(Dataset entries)
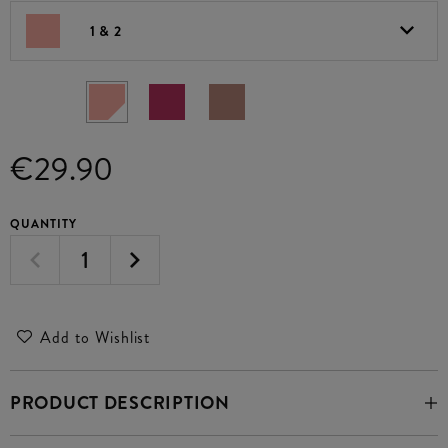
1 & 2
€29.90
QUANTITY
Add to Wishlist
PRODUCT DESCRIPTION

Goal of the exercise
All entries must be output unchanged, with every picture omitted.

Solved problem
1 & 2
€29.90
QUANTITY
Add to Wishlist
PRODUCT DESCRIPTION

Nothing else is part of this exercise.